During the 1990s, Dr Andrew Cox was the editor of UK Coal Review and was a regular writer and commentator on the international coal trade and related infrastructure developments. Post-2000, he has been a freelance writer, CPD trainer and project consultant. He focuses on developments in the energy, chemicals, shipping and port sectors.

Comments

  1. This is pure fantasy. The capital costs of construction (assuming planning consents) will be phenomenal. There is no linkage to existing rail systems and the claimed speed advantage outweighs the value of the cargo and the ability of shippers to pay. Other systems (mag-lev) were promised as a way forward but all have crashed and burned when commercial and economic reality kicked in. Desirability, feasibility and practicality issues seem to have been wholly overlooked.

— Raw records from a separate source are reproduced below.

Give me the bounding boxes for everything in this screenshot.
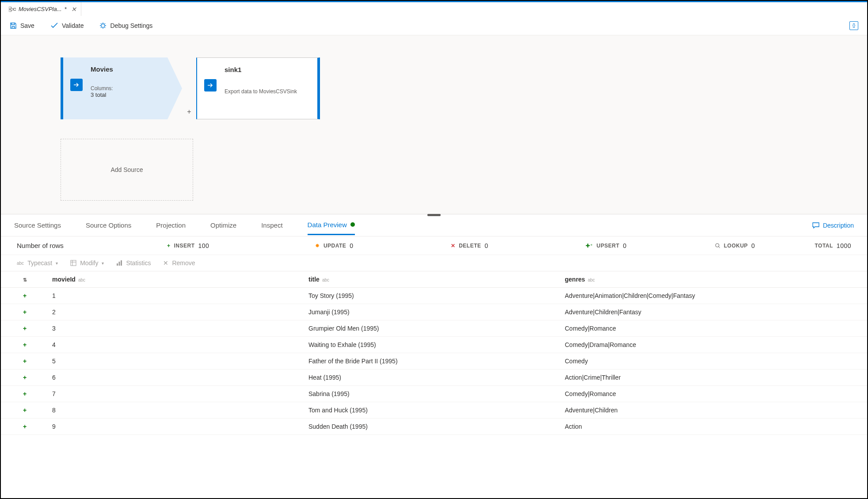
source-node-title: Movies (91, 65, 175, 73)
cell-movieid: 7 (45, 386, 301, 402)
svg-line-3 (11, 8, 14, 9)
cell-movieid: 1 (45, 288, 301, 304)
cell-genres: Comedy|Drama|Romance (558, 337, 867, 353)
code-toggle-button[interactable]: {} (849, 21, 858, 30)
description-button[interactable]: Description (812, 222, 854, 229)
modify-button[interactable]: Modify ▾ (70, 259, 104, 267)
add-source-button[interactable]: Add Source (61, 139, 193, 201)
cell-title: Waiting to Exhale (1995) (301, 337, 558, 353)
cell-movieid: 8 (45, 402, 301, 419)
cell-title: Jumanji (1995) (301, 304, 558, 320)
svg-rect-11 (117, 263, 118, 266)
svg-rect-12 (119, 262, 120, 266)
svg-point-6 (716, 244, 719, 247)
tab-data-preview[interactable]: Data Preview (308, 216, 355, 235)
col-genres[interactable]: genresabc (558, 271, 867, 288)
table-row[interactable]: +3Grumpier Old Men (1995)Comedy|Romance (1, 320, 867, 337)
stat-total: TOTAL 1000 (815, 242, 851, 249)
svg-line-4 (11, 9, 14, 11)
table-row[interactable]: +7Sabrina (1995)Comedy|Romance (1, 386, 867, 402)
source-node-movies[interactable]: Movies Columns: 3 total (61, 57, 182, 119)
settings-tabs: Source Settings Source Options Projectio… (1, 214, 867, 236)
tab-dirty: * (65, 6, 67, 12)
table-row[interactable]: +9Sudden Death (1995)Action (1, 419, 867, 435)
statistics-button[interactable]: Statistics (116, 259, 151, 267)
svg-rect-13 (121, 260, 122, 266)
stat-update: ✸ UPDATE 0 (315, 242, 353, 249)
cell-movieid: 2 (45, 304, 301, 320)
typecast-button[interactable]: abc Typecast ▾ (17, 259, 58, 267)
sink-node-sink1[interactable]: sink1 Export data to MoviesCSVSink (196, 57, 320, 119)
tab-title: MoviesCSVPla... (19, 6, 62, 12)
col-movieid[interactable]: movieIdabc (45, 271, 301, 288)
tab-source-settings[interactable]: Source Settings (14, 216, 61, 234)
add-step-button[interactable]: + (184, 108, 194, 119)
cell-title: Tom and Huck (1995) (301, 402, 558, 419)
row-insert-icon[interactable]: + (23, 325, 27, 332)
svg-point-5 (101, 24, 105, 27)
cell-title: Sabrina (1995) (301, 386, 558, 402)
col-title[interactable]: titleabc (301, 271, 558, 288)
star-icon: ✸ (315, 243, 320, 249)
cell-genres: Action|Crime|Thriller (558, 369, 867, 386)
stat-upsert: ✚⁺ UPSERT 0 (586, 242, 627, 249)
source-columns-count: 3 total (91, 91, 175, 98)
tab-projection[interactable]: Projection (156, 216, 186, 234)
chevron-down-icon: ▾ (102, 261, 104, 266)
sort-icon: ⇅ (23, 277, 27, 282)
row-insert-icon[interactable]: + (23, 407, 27, 414)
tab-source-options[interactable]: Source Options (86, 216, 131, 234)
table-row[interactable]: +6Heat (1995)Action|Crime|Thriller (1, 369, 867, 386)
cell-title: Toy Story (1995) (301, 288, 558, 304)
tab-inspect[interactable]: Inspect (261, 216, 282, 234)
upsert-icon: ✚⁺ (586, 243, 593, 249)
row-insert-icon[interactable]: + (23, 390, 27, 397)
table-row[interactable]: +2Jumanji (1995)Adventure|Children|Fanta… (1, 304, 867, 320)
row-insert-icon[interactable]: + (23, 341, 27, 348)
row-insert-icon[interactable]: + (23, 292, 27, 299)
stat-lookup: LOOKUP 0 (715, 242, 755, 249)
cell-movieid: 5 (45, 353, 301, 369)
cell-movieid: 6 (45, 369, 301, 386)
search-icon (715, 243, 720, 248)
save-button[interactable]: Save (10, 22, 34, 29)
stat-insert: + INSERT 100 (167, 242, 209, 249)
stat-delete: ✕ DELETE 0 (451, 242, 488, 249)
debug-settings-button[interactable]: Debug Settings (99, 22, 152, 29)
chart-icon (116, 260, 122, 266)
sink-node-title: sink1 (225, 66, 297, 73)
save-icon (10, 22, 17, 29)
check-icon (50, 23, 58, 29)
data-table: ⇅ movieIdabc titleabc genresabc +1Toy St… (1, 271, 867, 435)
plus-icon: + (167, 243, 171, 249)
status-dot-icon (350, 222, 355, 227)
remove-button[interactable]: ✕ Remove (163, 259, 195, 267)
table-row[interactable]: +1Toy Story (1995)Adventure|Animation|Ch… (1, 288, 867, 304)
row-insert-icon[interactable]: + (23, 374, 27, 381)
cell-title: Sudden Death (1995) (301, 419, 558, 435)
file-tab[interactable]: MoviesCSVPla... * ✕ (4, 2, 81, 16)
remove-icon: ✕ (163, 259, 168, 267)
source-icon (70, 79, 83, 91)
dataflow-icon (9, 7, 16, 12)
validate-button[interactable]: Validate (50, 22, 84, 29)
row-insert-icon[interactable]: + (23, 358, 27, 365)
row-insert-icon[interactable]: + (23, 423, 27, 430)
sink-icon (204, 79, 217, 91)
col-sort[interactable]: ⇅ (1, 271, 45, 288)
cell-title: Heat (1995) (301, 369, 558, 386)
table-row[interactable]: +5Father of the Bride Part II (1995)Come… (1, 353, 867, 369)
cell-genres: Comedy (558, 353, 867, 369)
stats-row: Number of rows + INSERT 100 ✸ UPDATE 0 ✕… (1, 236, 867, 255)
cell-genres: Action (558, 419, 867, 435)
table-row[interactable]: +8Tom and Huck (1995)Adventure|Children (1, 402, 867, 419)
resize-handle[interactable] (427, 214, 441, 216)
tab-optimize[interactable]: Optimize (210, 216, 236, 234)
cell-title: Grumpier Old Men (1995) (301, 320, 558, 337)
cell-genres: Adventure|Children (558, 402, 867, 419)
row-insert-icon[interactable]: + (23, 309, 27, 316)
table-row[interactable]: +4Waiting to Exhale (1995)Comedy|Drama|R… (1, 337, 867, 353)
close-icon[interactable]: ✕ (71, 6, 76, 13)
flow-canvas: Movies Columns: 3 total + sink1 Export d… (1, 35, 867, 214)
sink-node-desc: Export data to MoviesCSVSink (225, 88, 297, 95)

    1. The desirability is incredibly high there. The only questions are about how cost effective can they make it, and how long until it’s safe & effective

    2. But it has to be awesome! Just look at all the CGI that goes into it!

      This “tech” is a sham reheated in a microwave by a conman named Elon… Sold to people who want to believe it so badly and profited on by people who know it’s never going to happen.

  2. Hyperloop doesn’t even exist yet and never will in the fantasy form that has been promised in . The Vegas Loop is what you can expect from the overall hyperloop scheme.

    I guess that doesn’t stop them from making more promises huh.

  3. Dosen’t seem practical, probably thousands of containers come out of LA-Longbeach every day, you’re going to need a LOT of them!

  4. They do not own the patent for that circular cross section vehicle. They are ripping off the IP owner.

  5. There are definitely engineering advantages transporting containers instead of humans. The main one being containers don’t need oxygen.

    That said, there is absolutely zero chance of such a system being even remotely commercially feasible.

    You’d need to construct tunnels 100s of kilometers in length to only gain a few minutes of advantage over “normal” high-speed rail. And that rail would be much, much cheaper.

    This project has already failed before it has even begun.

  6. This was already news in 2018. Google HHLA and Hyperloop.

    Not sure what kind of milestone they think they’ve reached to get this in the news again 3 years later.

    And still, this is all dreams, plans and concepts. This is never going to work in reality.

  7. What a puff piece. Language like “Hyperport was developed” and “the system can” imply that this is something more than vapourware designed to harvest yet more venture capital in what is a hundred-year-old thought bubble that is destined to pop when practical reality sets in.

    Did you know that there is already a technology that “can move up to 2,800 containers a day in a closed operating environment, without traffic or environmental influences”? It’s called a freight train.

  8. The Hyperloop for containers, could mean that container ships from Asia, would no longer need to go through the Panama Canal for deliveries to the East Coast, and actually anywhere in the east of the Missippi, in the heartland/interior of America,. generally . With a “rib” system, off of a “transcontinental backbone”, no more long haul trucking.(a cutting of CO2 emissions also) I.e. delivery of a container anywhere in the US within 36 hours of porting at any of several locations the West Coast. Much faster service, though a new vulnerability to SNAFU’s of every sort – including cyber no doubt.

    Now if the Hyperloop system was to be used to carry Postal Mail, the whole network to be could be declared “a Post Road”, noted in the US Constitution, which has any number of implications re eminent domain in setting up routes, financing, etc. (Railroads in an earlier era, were declared Post Roads, as mail was carried on, and sorted in, special RR mail cars. Does anyone know about that ?)

    1. An actually working example of a hyperloop is not in existence. It only exists in a Musk paper riddled with errors/misrepresentations and CGI. The “test track” isn’t even close to what’s proposed.

      Time to let this fantasy go. Real people are losing real money on this “project”. Let’s fund something that could work.